> [DIRECTIONS]: From the records that follow, copy every line in which "your" appears.

+++

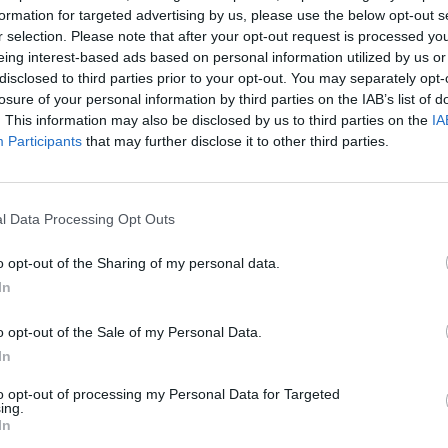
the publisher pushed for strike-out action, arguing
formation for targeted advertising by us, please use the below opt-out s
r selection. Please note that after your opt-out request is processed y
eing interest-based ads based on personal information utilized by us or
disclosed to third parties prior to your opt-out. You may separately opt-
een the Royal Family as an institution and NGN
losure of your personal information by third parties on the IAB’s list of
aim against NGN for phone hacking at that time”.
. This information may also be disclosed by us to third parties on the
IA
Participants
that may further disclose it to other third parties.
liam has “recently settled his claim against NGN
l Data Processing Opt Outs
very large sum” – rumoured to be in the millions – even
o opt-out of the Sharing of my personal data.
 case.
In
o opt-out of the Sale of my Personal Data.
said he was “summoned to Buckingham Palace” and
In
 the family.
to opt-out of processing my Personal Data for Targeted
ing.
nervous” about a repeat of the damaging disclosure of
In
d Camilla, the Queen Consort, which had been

+++

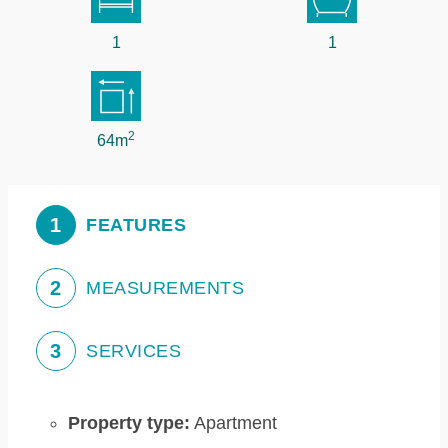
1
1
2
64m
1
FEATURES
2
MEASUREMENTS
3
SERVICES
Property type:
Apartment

+++

> [RESPONSE AREA]:
r selection. Please note that after your opt-out request is processed y
disclosed to third parties prior to your opt-out. You may separately opt-
losure of your personal information by third parties on the IAB’s list of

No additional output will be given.